その1:「俺の名前は『澄野 拓海』。コイツは弟のタクヤ(48)」タクヤ「ウッス。よろしくッス」
その2:拓海「戦うことが罪だっていうなら! 俺が背負ってやる!」
その3:カルア「たっくん。その女の子たちは?」

 まだハーメルンは最終防衛学園が未開拓だから、皆もどんどん投稿して欲しいけれど100通りのエンディング見るのが大変そうな


126時間目:はい! いつもの!

 調子が出ない。と言うことで、赤松は早々に練習を切り上げて、最原達と共に地下1階へと来ていた。本を読む気分でも無かったので、AVルームへと訪れると、多数の生徒が詰めかけていた。そのメンツの中にいた王馬が喜びながら、駆け寄って来た。

 

「最原ちゃーん! 俺達、今から上映会やるんだけど、一緒に見て行かない?」

「なんの映画見るんだよ?」

 

 最原の代りに入間が答えた。

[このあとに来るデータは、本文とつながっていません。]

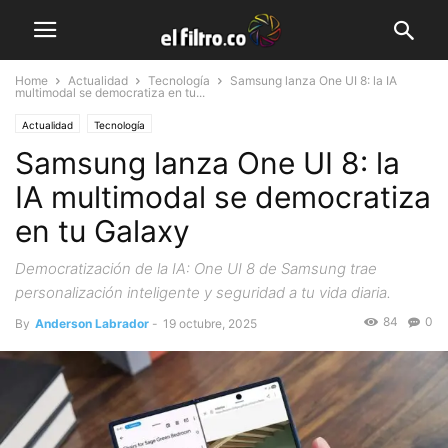
Home
Actualidad
Tecnología
Samsung lanza One UI 8: la IA
multimodal se democratiza en tu...
Actualidad
Tecnología
Samsung lanza One UI 8: la
IA multimodal se democratiza
en tu Galaxy
Democratización de la IA: One UI 8 de Samsung trae
personalización inteligente y seguridad a tu vida diaria.
84
0
By
Anderson Labrador
-
19 octubre, 2025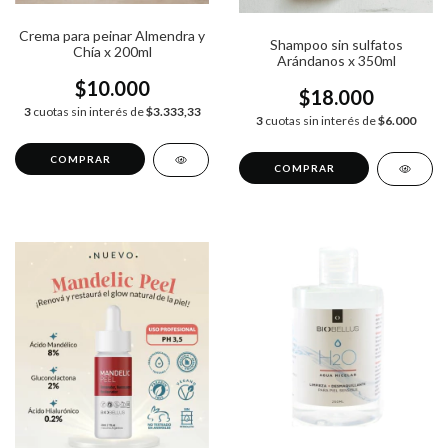
Crema para peinar Almendra y
Shampoo sin sulfatos
Chía x 200ml
Arándanos x 350ml
$10.000
$18.000
3
cuotas sin interés de
$3.333,33
3
cuotas sin interés de
$6.000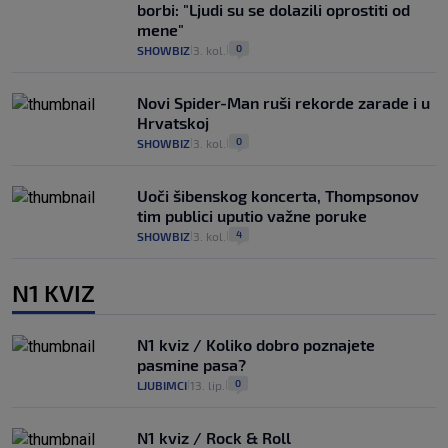
borbi: "Ljudi su se dolazili oprostiti od
mene"
0
SHOWBIZ
3. kol.
|
|
Novi Spider-Man ruši rekorde zarade i u
Hrvatskoj
0
SHOWBIZ
3. kol.
|
|
Uoči šibenskog koncerta, Thompsonov
tim publici uputio važne poruke
4
SHOWBIZ
3. kol.
|
|
N1 KVIZ
N1 kviz / Koliko dobro poznajete
pasmine pasa?
0
LJUBIMCI
13. lip.
|
|
N1 kviz / Rock & Roll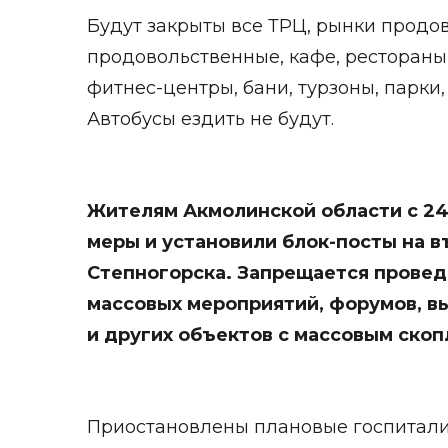
Будут закрыты все ТРЦ, рынки продо
продовольственные, кафе, рестораны,
фитнес-центры, бани, турзоны, парки
Автобусы ездить не будут.
Жителям Акмолинской области с 24
меры и установили блок-посты на в
Степногорска. Запрещается прове
массовых мероприятий, форумов, вы
и других объектов с массовым ско
Приостановлены плановые госпитали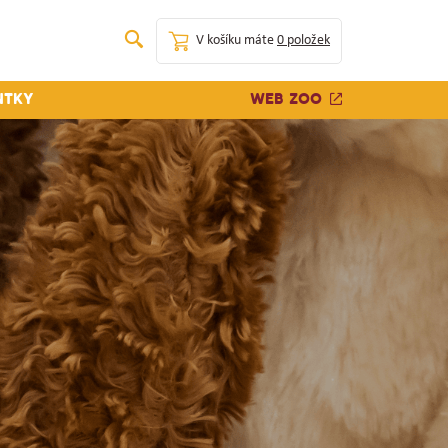
V košíku máte
0 položek
Web zoo
ntky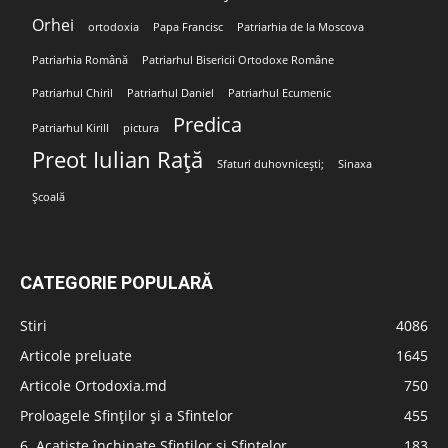
Orhei
ortodoxia
Papa Francisc
Patriarhia de la Moscova
Patriarhia Română
Patriarhul Bisericii Ortodoxe Române
Patriarhul Chiril
Patriarhul Daniel
Patriarhul Ecumenic
Predica
Patriarhul Kirill
pictura
Preot Iulian Rață
Sfaturi duhovnicești;
Sinaxa
Școală
CATEGORIE POPULARĂ
Stiri
4086
Articole preluate
1645
Articole Ortodoxia.md
750
Proloagele Sfinților și a Sfintelor
455
6. Acatiste închinate Sfinților și Sfintelor
183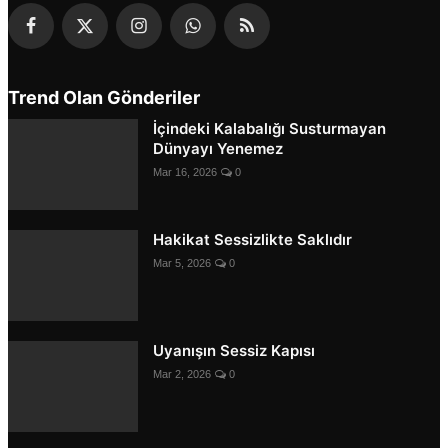
Trend Olan Gönderiler
İçindeki Kalabalığı Susturmayan
Dünyayı Yenemez
Mar 16, 2026
0
Hakikat Sessizlikte Saklıdır
Mar 5, 2026
0
Uyanışın Sessiz Kapısı
Mar 2, 2026
0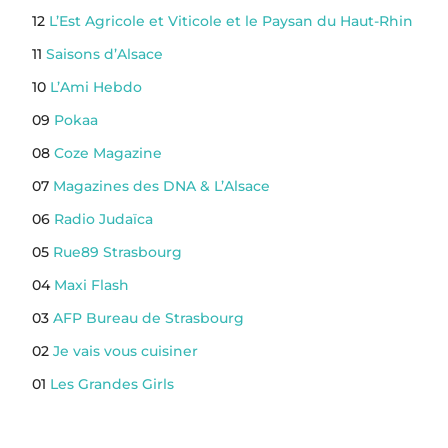
12
L’Est Agricole et Viticole et le Paysan du Haut-Rhin
11
Saisons d’Alsace
10
L’Ami Hebdo
09
Pokaa
08
Coze Magazine
07
Magazines des DNA & L’Alsace
06
Radio Judaïca
05
Rue89 Strasbourg
04
Maxi Flash
03
AFP Bureau de Strasbourg
02
Je vais vous cuisiner
01
Les Grandes Girls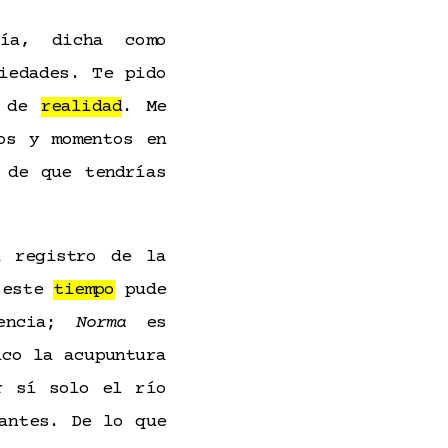
ía, dicha como
iedades. Te pido
é de
realidad
. Me
os y momentos en
 de que tendrías
 registro de la
n este
tiempo
pude
rencia;
Norma
es
ico la acupuntura
 sí solo el río
antes. De lo que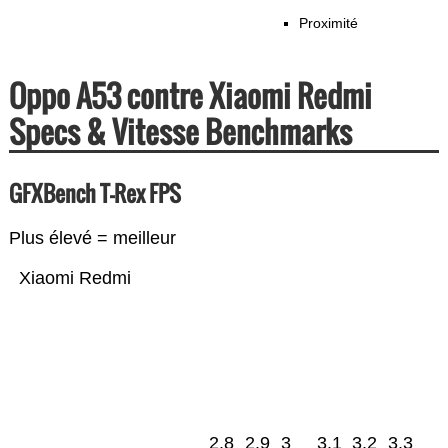
Proximité
Oppo A53 contre Xiaomi Redmi
Specs & Vitesse Benchmarks
GFXBench T-Rex FPS
Plus élevé = meilleur
Xiaomi Redmi
2.8
2.9
3
3.1
3.2
3.3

すると、王馬に負けず劣らずのテンションで白銀がパッケージをブンブンと振っていた。

 

「見てよ! イルブリードだよ! あの、局所的有名作品だよ!」

「聞いたこと無いんだけど……」

 

 同行していた赤松も困り顔をしていたが、隣にいた入間はちょっと引いていた。最原も嫌そうな顔をしていた。こんなイカれた上映会に参加しているメンバーを確認するべく周囲を見渡した。

 

「最原君達も一緒に見ようよ! ゴン太。こうして、皆で一緒に何かをするなんて初めてだから、とっても楽しみなんだ! 王馬君! 誘ってくれて、ありがとう!」

 

 心の底から嬉しそうに笑うゴン太の笑顔があまりに眩しかった。最原が王馬の肩を叩いて、首を横に振っていた。そりゃ酷いよ。と。

 

「最原ちゃん。大切なのは皆でやることだよ。痛みも、傷も。皆となら思い出に変えていけるから!」

「コレ。見るのに、そんな決意が必要なモンなのか?」

 

 不穏に思った入間がパッケージを見ている傍ら、赤松は意外な人物が出席していることに驚いていた。

 

「真宮寺君もこういうのを見るんだ」

「僕はこういうのを見ないと思っていた? そんなことは無いヨ。ホラー映画の元になっている話は民俗学も多い。特に、この映画は主演女優が自ら恐怖体験の理解を深めるために現地のいわくつきの場所にまで足を運んでいるというからネ。とても興味深いヨ!」

「なぁ、コレの元ネタってゲームじゃねぇのか?」

 

 ぶっ飛んでいる入間でさえ正気に戻るレベルなのだから『-×-』がプラスになるという、計算式の存在は認めざるを得ないだろう。

 

「ゲームでも現地に取材に行くことも多いし、これはその一環だよ! 実写映画なんて、クオリティの低い俳優未満の何かがお遊戯会やっているだけだと思っていたけれど、これは全然違うからね! 最近は面白い物も増えているけれど!!!」

 

 オタク特有の熱量とマシンガントークは全員を引かせるには十分すぎる物だったし、申し訳程度に付け足した補足はさておき、ここまで推されたら気になるのも人情だった。

 

「そんなに言うなら、ちょっと見てみようかな」

「何、言ってんの!?」

 

 赤松が割とノリノリだったので、入間が悲鳴を上げていた。王馬が驚いた素振りを見せていた。

 

「アレ? 入間ちゃん。こういうの好きじゃないの?」

「やめろよぅ。私はディズニーとかジブリみたいな優しい話が好きなんだよぉ。バカ松、行こうぜ」

 

 入間が摂取していたであろう優しさは、普段の言動には皆目見当たらないが、意外と芯の部分は乙女なのかもしれない。ただ、赤松は触発されたらしく。

 

「え。私は見て行くけれど。じゃあ、入間さんとは一旦ここでお別れに」

「研究所(ラボ)ねぇから、籠れないだろうがぁああ!! お前以外の誰が構ってくれるんだよ!!」

「えー……」

 

 恥も外聞も捨てた渾身の懇願だったが、それでもなお。赤松は動きそうになかった。なので、仕方なく入間も同席することになり、連帯的に最原も一緒に上映会に参加することになった。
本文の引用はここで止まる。